Kinzel*, J., Sauer*, D. F., Bocola, M., Arlt, M., Mirzaei Garakani, T., Thiel, A., Beckerle, K., Polen, T., Okuda, J., Schwaneberg, U. 2017. 2-Methyl-2,4-pentanediol (MPD) boosts as detergent-substitute the performance of ß-barrel hybrid catalyst for phenylacetylene polymerization. Beilstein J. Org. Chem., 13, 1498-1506. *shared first authorship


Green and versatile functionalization of polypropylene by anchor peptides

Anchor peptides Copyright: Bio VI

Polypropylene is a wide spread commodity polymer used in medicine, textiles or packaging.
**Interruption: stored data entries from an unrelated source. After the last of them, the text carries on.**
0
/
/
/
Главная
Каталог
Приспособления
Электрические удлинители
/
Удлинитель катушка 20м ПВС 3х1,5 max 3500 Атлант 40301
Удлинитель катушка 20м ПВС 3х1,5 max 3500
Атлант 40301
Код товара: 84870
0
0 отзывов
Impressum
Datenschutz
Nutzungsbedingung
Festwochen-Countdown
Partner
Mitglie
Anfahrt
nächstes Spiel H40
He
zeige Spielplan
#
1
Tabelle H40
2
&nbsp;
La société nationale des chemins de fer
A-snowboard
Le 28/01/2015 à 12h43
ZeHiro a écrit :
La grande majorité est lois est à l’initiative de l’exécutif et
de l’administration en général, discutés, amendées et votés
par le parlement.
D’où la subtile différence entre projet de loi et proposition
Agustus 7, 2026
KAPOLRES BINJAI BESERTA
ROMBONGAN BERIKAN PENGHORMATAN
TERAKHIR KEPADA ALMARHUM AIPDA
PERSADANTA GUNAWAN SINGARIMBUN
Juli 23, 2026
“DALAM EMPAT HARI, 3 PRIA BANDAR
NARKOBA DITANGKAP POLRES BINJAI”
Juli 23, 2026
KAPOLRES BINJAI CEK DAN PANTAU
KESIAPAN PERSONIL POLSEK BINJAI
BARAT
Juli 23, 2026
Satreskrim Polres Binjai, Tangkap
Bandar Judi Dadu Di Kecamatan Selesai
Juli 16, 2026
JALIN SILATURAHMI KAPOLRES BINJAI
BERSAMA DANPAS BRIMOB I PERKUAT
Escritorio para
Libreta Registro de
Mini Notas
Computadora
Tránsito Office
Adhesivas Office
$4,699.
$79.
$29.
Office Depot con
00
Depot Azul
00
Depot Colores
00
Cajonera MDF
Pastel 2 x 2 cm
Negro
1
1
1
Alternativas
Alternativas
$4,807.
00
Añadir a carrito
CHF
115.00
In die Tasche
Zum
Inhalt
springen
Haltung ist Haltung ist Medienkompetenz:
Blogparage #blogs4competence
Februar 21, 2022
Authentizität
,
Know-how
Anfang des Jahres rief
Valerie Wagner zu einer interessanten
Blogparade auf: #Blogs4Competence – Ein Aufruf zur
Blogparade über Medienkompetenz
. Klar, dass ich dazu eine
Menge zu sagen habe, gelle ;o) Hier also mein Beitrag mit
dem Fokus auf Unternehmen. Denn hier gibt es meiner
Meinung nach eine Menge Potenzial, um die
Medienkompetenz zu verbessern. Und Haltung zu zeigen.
Surface functionalization of polypropylene is performed to increase wettability, adhesion, or dyeing behavior, but it is challenging due to absent functional groups. Functionalization using peptides naturally evolved for surface interaction represents an attractive alternative to conventional modification techniques.

In this study polypropylene binding peptides were identified, characterized and used to successfully functionalize polypropylene surfaces. Anchor peptides bind to polypropylene at room temperature in water and show stability against treatment with surfactants. The presented anchor peptide toolbox enables easy to handle, green functionalization of polypropylene based materials.

Rübsam, K., Stomps, B., Böker, A., Jakob, F., Schwaneberg, U., 2017. Anchor peptides: A green and versatile method for polypropylene functionalization. Polymer, 116, 124-132.